Монти изумленно замерла. Затем она осознала, что фотографии отца часто появлялись в международной прессе и, вполне возможно, мать Коннора видела их и запомнила его внешний вид. Разве что она отнюдь не выглядела как женщина, которой нужно врать.
— Да, — сказала она. — Он так и выглядит.
По-прежнему сидя с закрытыми глазами, Табита Донахью продолжала:
— Он жив, но в таком состоянии… словно жизнь покинула его. Я не совсем понимаю…
Монти обеспокоенно смотрела на нее.
— Он лежит плашмя, у него во рту что-то вроде дыхательной трубки, но он в сознании, и мозги у него настороже.
— Он парализован? — встревожилась Монти.
— Он в маленькой комнатке, вокруг него электронная аппаратура.
— Что за комната? — спросила Монти.
— В ней нет окон.
— Господи, — сказал Коннор. — Сколько этажей в этом здании?
— Около восьми.
— Восьми? — переспросил он. — Ты уверена, что оно не выше? Смахивает на здание Бендикс.
— Восемь! — твердо повторила она.
— Это «Бендикс-Хаммерсмит», — сказала Монти. — Клиника. В ней восемь этажей… О господи, где же он там? Может, он ранен.

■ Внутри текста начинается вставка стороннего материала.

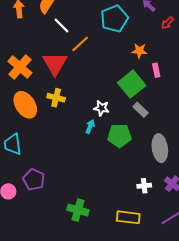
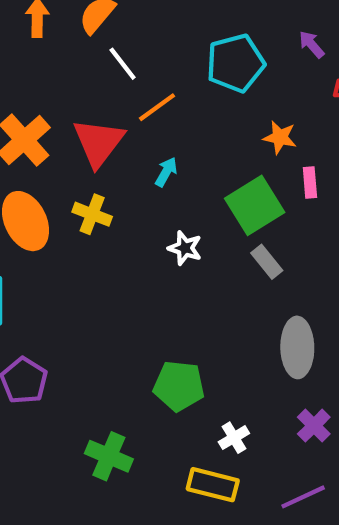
cyan arrow: (90, 127) -> (166, 172), moved
green pentagon: (119, 136) -> (179, 386), moved
white cross: (144, 186) -> (234, 438), moved, turned -32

— Я не знаю, что происходит, но никаких ранений не чувствую. На теле этого мужчины нет никаких повреждений.
— Прошу тебя, Коннор, мы должны что-то предпринять, — взмолилась Монти.

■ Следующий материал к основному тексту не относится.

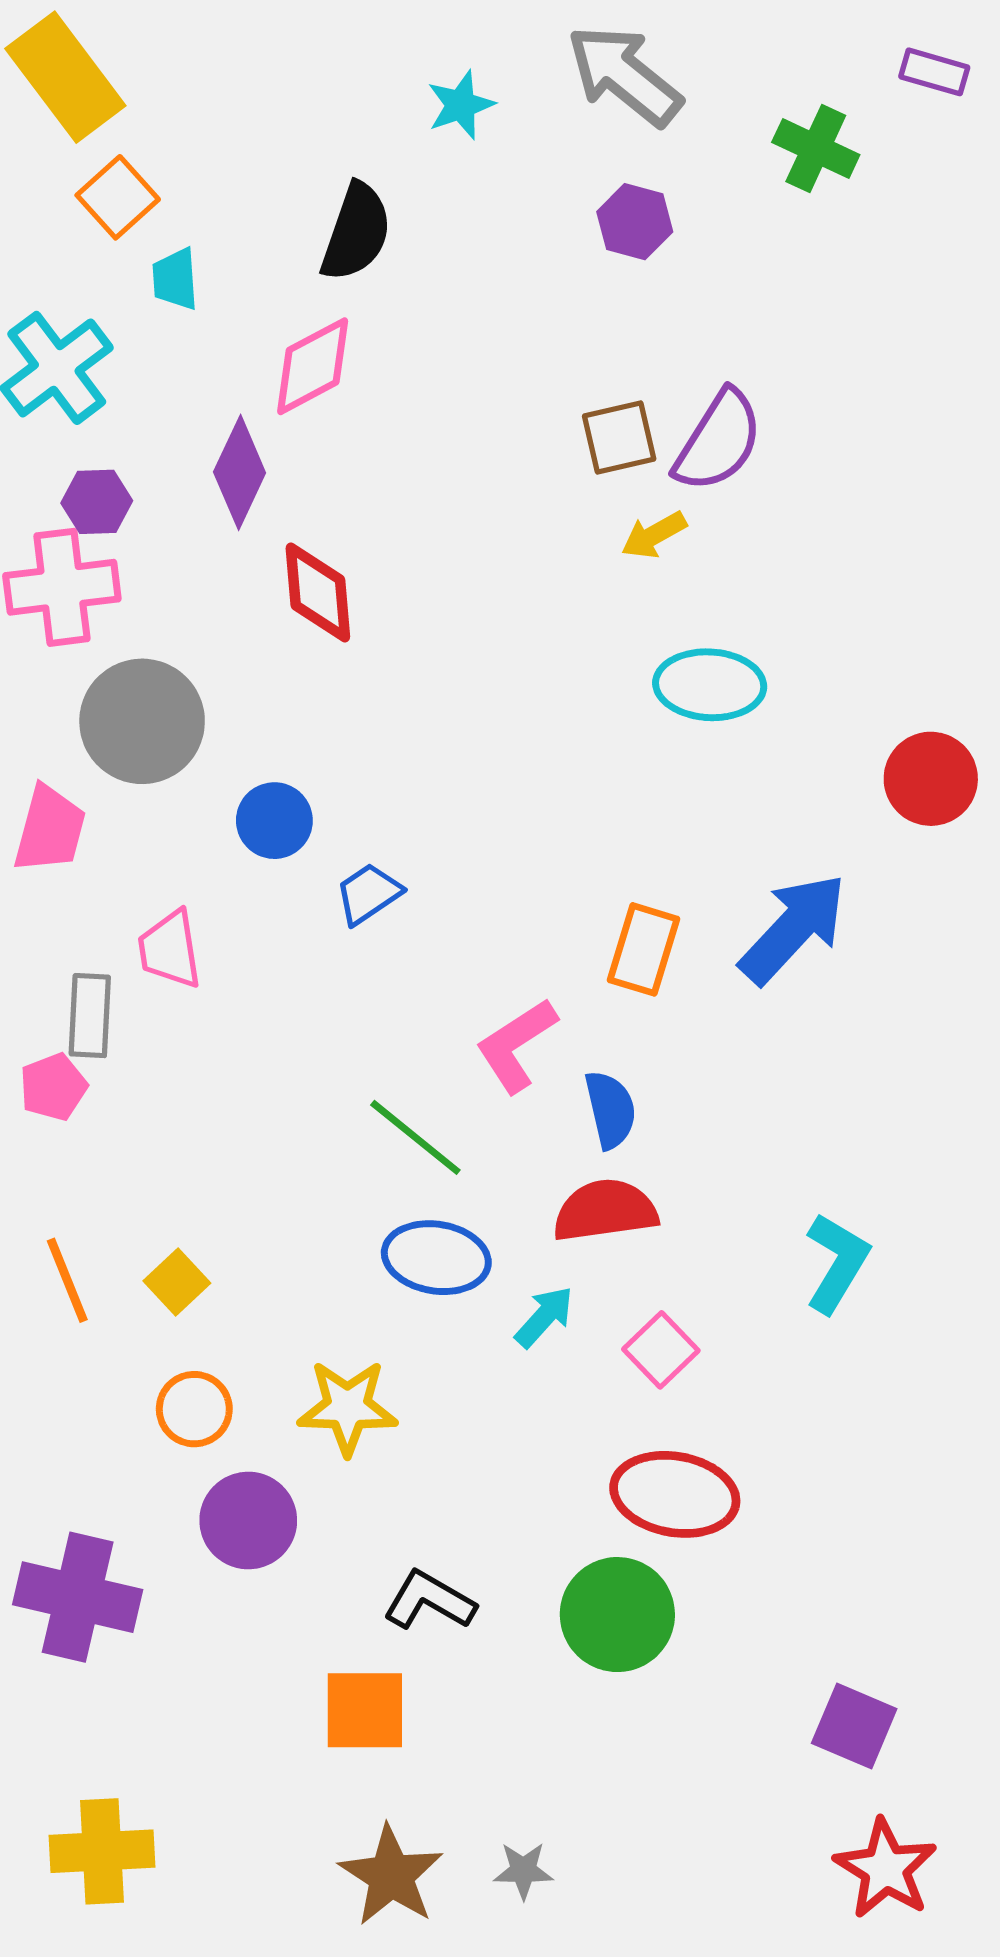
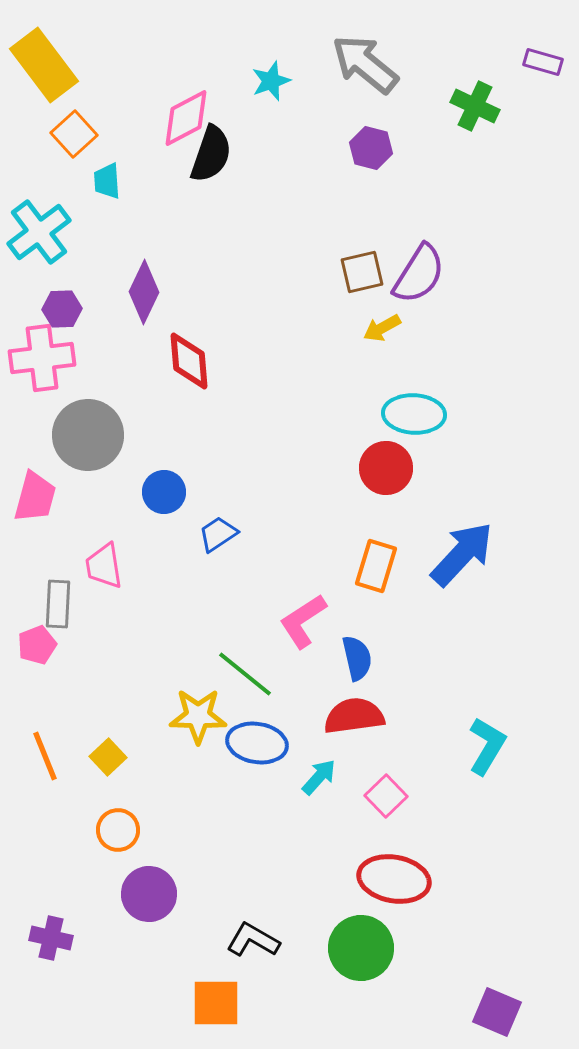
pink diamond: (313, 366) -> (186, 118), moved
red circle: (931, 779) -> (386, 468), moved
yellow star: (347, 1407) -> (198, 716), moved
purple cross: (78, 1597) -> (51, 938), size x0.6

— Завтра, моя дорогая, завтра, — сказал Коннор. — Я все отлично понимаю. Твой отец им нужен живым, они нуждаются в его знаниях. И я отлично понимаю, что́ мы должны делать. Тебе придется полностью довериться мне. О'кей?
Она коротко кивнула. Ее лицо было маской страха, и, чтобы успокоиться, она сжала его руку.
112
Лондон. Четверг, 8 декабря 1994 года
— Это она, да? — сказала Никки. Голая, она полулежала на полу, прислонившись к спинке кровати, и жевала оливку. Глотком сухого мартини из своего стакана она запила ее, вытащила другую и кинула себе в рот. Свободной рукой она перебирала волосы на лобке, стараясь разгладить их, один волос за другим.
— Кто? — спросил Ганн. Он лежал спиной на постели, и ноутбук стоял у него на бедрах.
Никки рассматривала свою промежность.
— Ты не думаешь, что у меня слишком длинная волосня? Может, в следующий раз, когда я буду делать прическу, стоит и ее привести в порядок?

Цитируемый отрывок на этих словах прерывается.